■ MATERIAL FOR THIS TASK
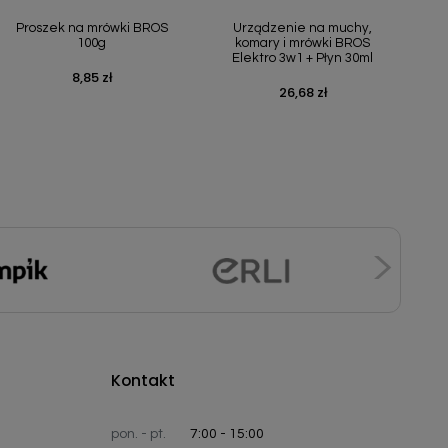
Szybki podgląd
Szybki podgląd


Proszek na mrówki BROS
Urządzenie na muchy,
100g
komary i mrówki BROS
Elektro 3w1 + Płyn 30ml
8,85 zł
Cena
26,68 zł
Cena
Kontakt
pon. - pt.
7:00 - 15:00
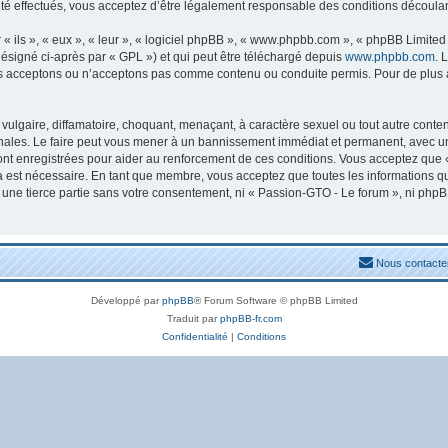
 effectués, vous acceptez d’être légalement responsable des conditions découlant
ils », « eux », « leur », « logiciel phpBB », « www.phpbb.com », « phpBB Limited »
ésigné ci-après par « GPL ») et qui peut être téléchargé depuis
www.phpbb.com
. 
s acceptons ou n’acceptons pas comme contenu ou conduite permis. Pour de plus am
ulgaire, diffamatoire, choquant, menaçant, à caractère sexuel ou tout autre conten
nales. Le faire peut vous mener à un bannissement immédiat et permanent, avec une n
nt enregistrées pour aider au renforcement de ces conditions. Vous acceptez que 
la est nécessaire. En tant que membre, vous acceptez que toutes les informations 
à une tierce partie sans votre consentement, ni « Passion-GTO - Le forum », ni ph
Nous contacte
Développé par
phpBB
® Forum Software © phpBB Limited
Traduit par
phpBB-fr.com
Confidentialité
|
Conditions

■ INSTRUCTIONS FOR THE TASK
Scan the listing above, and wherever a line holds the string "BROS", copy that line.

■ SOLUTION
Proszek na mrówki BROS
komary i mrówki BROS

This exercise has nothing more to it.